El sexto se rompió un cuerno de salida al derrotar contra un burladero. No es que se tirara allá a lo loco sino que un peón lo provocó asomando ladinamente el capote. Es la segunda vez que ocurre en la feria. Saltó en su lugar un sobrero sin trapío ni fuste, y semejante arreglo hace recelar astutas componendas.
Unas tijerillas sin emoción ensayó El Juli en el quite y Ortega Cano pretendió eclipsarlo entrando a quitar por verónicas, que le salieron regular. Prendió El Juli dos pares al cuarteo, y medió en una embarullada reunión. E inció la faena de muleta mediante los clásicos estatuarios. El público, que ya estaba a cien con El Juli, hasta se puso en pie, y jaleó invadido de frenesí la poco templada faena muleta. La falta de hondura y la mediocridad interpretativa las compensó El Juli aguantando sin rectificar algunas coladas; y cuando mató de un estoconazo obtuvo la oreja, bien ganada y pedida en medio de un inmenso clamor.
Para entonces la Giralda lucía bellísima...

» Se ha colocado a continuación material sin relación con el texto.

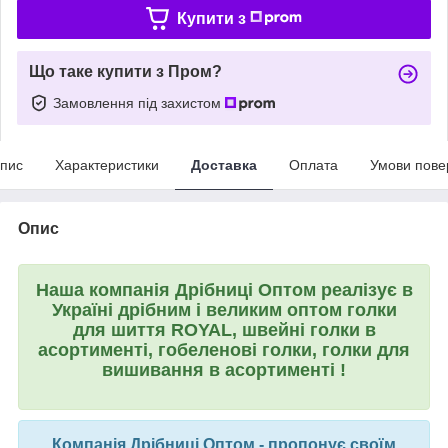
Купити з
Що таке купити з Пром?
Замовлення під захистом
пис
Характеристики
Доставка
Оплата
Умови пове
Опис
Наша компанія
Дрібниці Оптом
реалізує в
Україні дрібним і великим оптом голки
для шиття ROYAL, швейні голки в
асортименті, гобеленові голки, голки для
вишивання в асортименті !
Компанія
Дрібниці Оптом
- пропонує своїм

Participó en la corrida Enrique Ponce que casi pasó desapercibido. Pesadísimo con un marmolillo, ventajista ante un bravo toro al que destruyó el picador mediante unos puyazos carniceros. La cuadrilla de Ponce parecía tenerle manía a ese toro de trapío y su peón Antonio Tejero, al citarlo para banderillear, le gritó: "¡Vente, cabrón!". Se oyó en toda la plaza y deberían tener más cuidado. No había niños pero gente educada sí. Perpetró después Ponce un muleteo aburridísimo, y parte del público, ya harto, le pitó.
Cayó la noche una vez más en la feria. Y hubo como un soplo de magia venido del horizonte: la Giralda emergía iluminada por encima de los ocres tejadillos; y se recortaba sobre un cielo sobrenatural, color añil, que parecía pintado por los ángeles.